Colombia and the Philippines combined accounted for just over half of the confirmed deaths — 64 and 43 respectively — followed by Brazil, Mexico, Honduras and Guatemala.
The real number is likely higher due to unreported or misrepresented cases, especially in Africa, the non-governmental organization said in its annual review.
Photo: AFP
About 40 percent of victims were indigenous people, and more than two-thirds died in Latin America. One in 10 were women.
For decades, native communities in the forests of Central and South America, Asia and Africa have seen ancestral lands degraded and destroyed, sometimes with the blessing of corrupt local or national governments.
Of the 141 murders last year that could be linked a specific economic sectors, more than one-third involved campaigners protesting mining operations, some legal most not.
Thirty-four killings related to agribusiness were overwhelmingly in Asia, especially the Philippines.
Two Indonesian activists were stabbed to death in October near a palm oil plantation in Sumatra.
In the Philippines, police and counterinsurgency operations led to the massacre of 14 sugar plantation farmers on Negros island in March, only months after nine others had been killed in similar circumstances.
“Agribusiness and oil, gas and mining have consistently been the biggest drivers of attacks against land and environmental defenders,” Global Witness campaigner Rachel Cox said.

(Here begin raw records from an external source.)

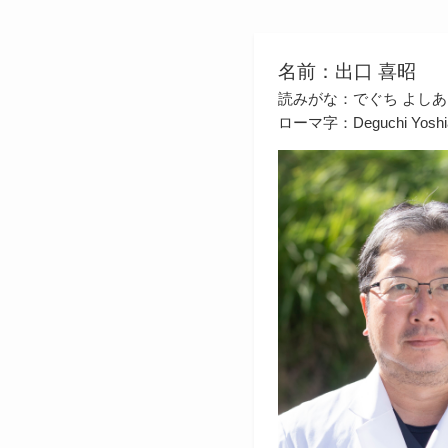
名前：出口 喜昭
読みがな：でぐち よしあ
ローマ字：Deguchi Yoshi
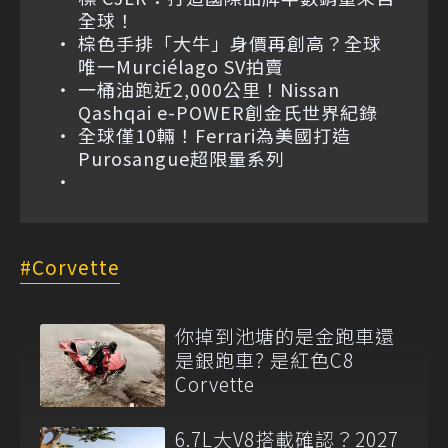
全球！
棕色手排「大牛」身價再創高？全球
唯一Murciélago SV拍賣
一桶油跑近2,000公里！Nissan
Qashqai e-POWER創金氏世界紀錄
全球僅10輛！Ferrari為美國打造
Purosangue超限量系列
Corvette
你掉到池塘的是金跑車還
是銀跑車? 是紅色C8
Corvette
6.7L大V8搭載確認？2027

“They are also the industries pushing us further into runaway climate change through deforestation and increased carbon emissions,” she said.
Logging operations were directly linked to 24 deaths, with another 14 related to illegal crop substitution, 11 to land reform, and six to water management or dam construction.
In the Philippines, a Manobo tribal chieftain was killed during a military bombardment while protesting rogue mining operations near Kitaotao on Mindanao.
“The Philippines’ remaining virgin forests — like those protected by the Manobo — are being felled for mineral extraction and profit,” the report said.
“This is ‘business as usual’ for [Philippine] President Rodrigo Duterte and his government who are forging ahead with policies that prioritize fossil fuels and have passed draconian laws that can be used to silence those trying to stand in their way,” it said.
The number of killings in Colombia more than doubled last year, while in Honduras they rose from four to 14.
The tropics and developing countries are not the only hot spots for violent attacks against those protecting natural resources.
In Romania, an EU member state, a forest ranger working in one of Europe’s largest primeval forests was shot dead for trying to protect trees against organized criminal gangs harvesting them for profit.
A month earlier, one of her colleagues was murdered with an axe to the back of the head.
“At a time when we most need people to protect the planet against destructive, carbon-intensive industries, we are seeing the highest number of killings of land and environmental defenders” since Global Witness started tracking the issue in 2012, the report concluded.